The CPDP makes several practical suggestions in order to provide such a balance.
With regard to employers, a practical example is given with the processing of summarised anonymous data. In view of the need to comply with the Minister of Health’s orders introducing anti-epidemic measures, the CPDP suggests that employers consider processing only aggregated (summary) data on the vaccination status of individuals to assist them in carrying out risk assessments in ensuring healthy and safe working conditions.
Aggregated data, which does not permit health information to be linked to individuals, can be considered anonymous, i.e. it does not fall under the processing restrictions set out in the GDPR. Examples of such aggregated data are: storing data on the percentage of employees who have been vaccinated against COVID-19 within a certain time period or the percentage of employees without vaccination against COVID-19 or those with unknown vaccination status. Occupational Health Offices in possession of individuals’ vaccination status may be tasked with compiling such summary data. However, in order to ensure that aggregated data is anonymous, they should always refer to groups of individuals that are large enough to exclude the possibility of identifying a specific individual. Another option for the supply of such aggregated data by administrators is to conduct anonymous surveys, e.g. among the employees of an administrator.
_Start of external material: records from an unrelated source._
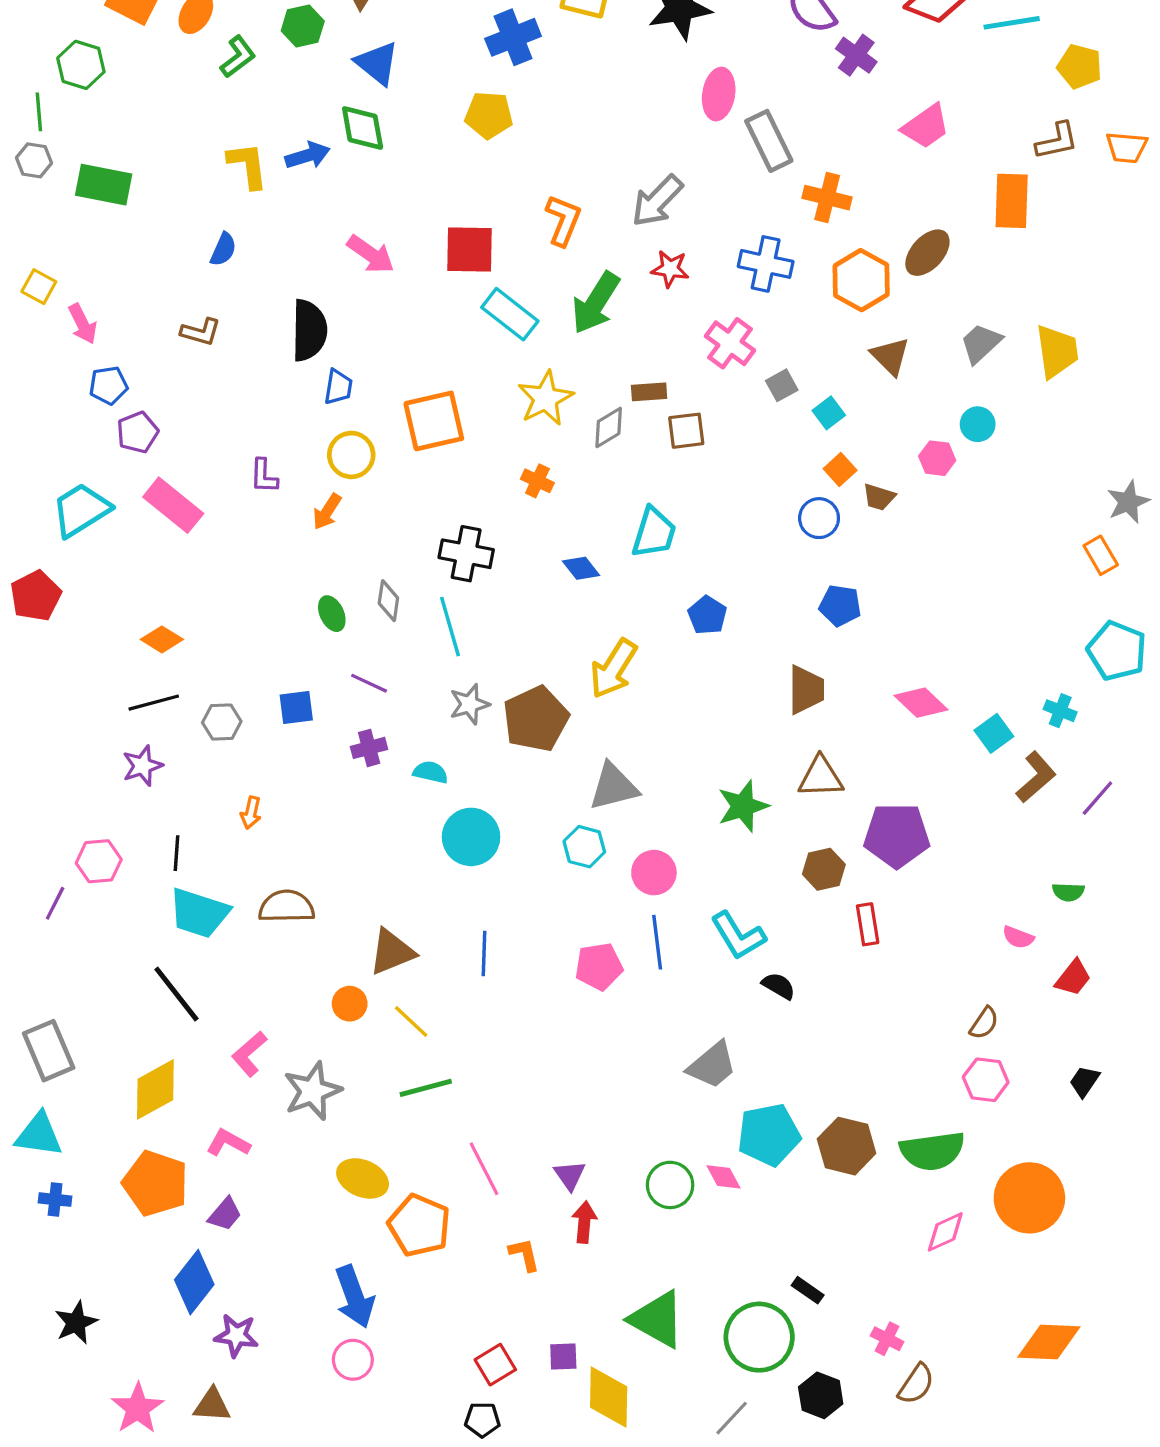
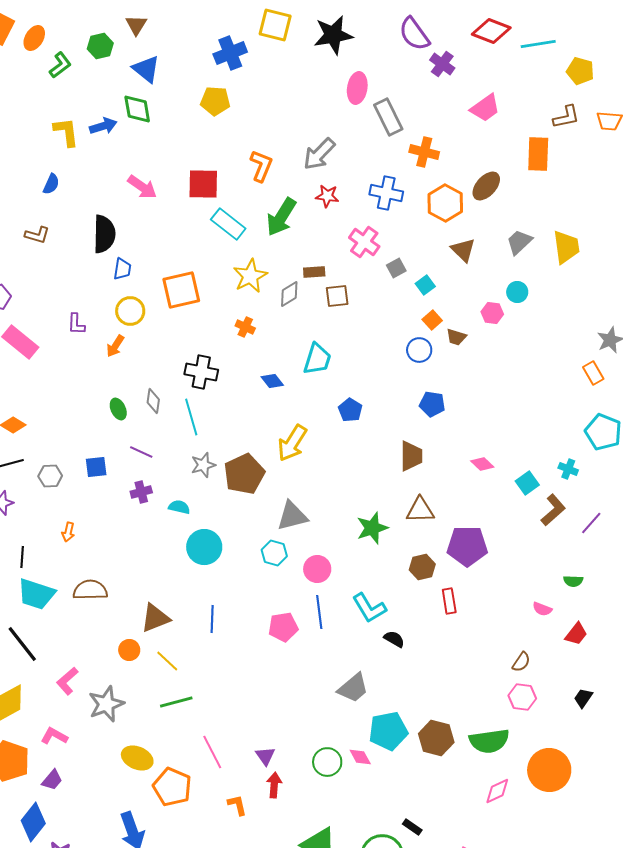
pink diamond: (921, 703) -> (482, 464), size x0.7

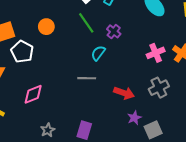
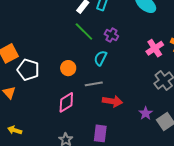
orange circle: (46, 27) -> (68, 68), moved
red arrow: (124, 93) -> (112, 101), moved
pink diamond: (33, 94) -> (66, 102), moved

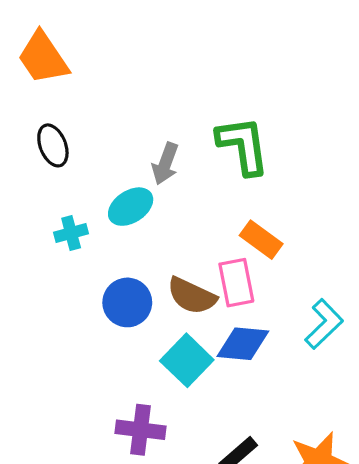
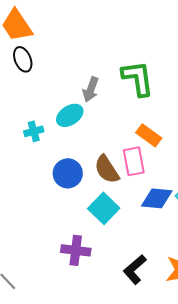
black ellipse: (53, 145) -> (23, 59), moved
brown semicircle: (192, 296) -> (107, 169), turned 32
blue diamond: (243, 344) -> (157, 198), moved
The Commission also provides another example that is applicable to all Data Controllers. Where Controllers verify Certificates solely by checking the document itself, without scanning or otherwise recording the data from the document, this activity does not fall within the scope of the GDPR. However, the requirement to share sensitive medical information constitutes an interference with the fundamental right to privacy, which is protected by Article 7 of the EU Charter of Fundamental Rights. Consequently, the requirements of lawfulness, necessity and proportionality should be respected. Therefore, citizens should not be obliged to make their Certificates available for inspection, but this can only be done on a voluntary basis. Finally, the Commission clarifies that the refusal to provide such information cannot justify a restriction of citizens’ rights and freedoms.
Given the sensitive nature of the topic of citizens’ vaccination status and the discussed implications for individuals who do not yet have the EU Digital COVID Certificate, the CPDP Statement takes a balanced approach to the concept of processing sensitive personal data. It is clear that to the extent that there are certain legal possibilities to process data from the EU Digital COVID Certificate for broader purposes, such processing should be limited as much as possible in order to preserve the rights and freedoms of citizens.
Insofar as the topic also concerns a broader range of public relations than data protection, the Commission proposes that a public debate as broadly as possible must be organized, involving other public authorities, citizens and organizations. In the Commission’s view, such an approach would facilitate the adoption of the necessary legally binding acts at a national level to grant the necessary authorisations in a way that achieves the necessary consensus between the protection of public health and respect for citizens’ rights and freedoms.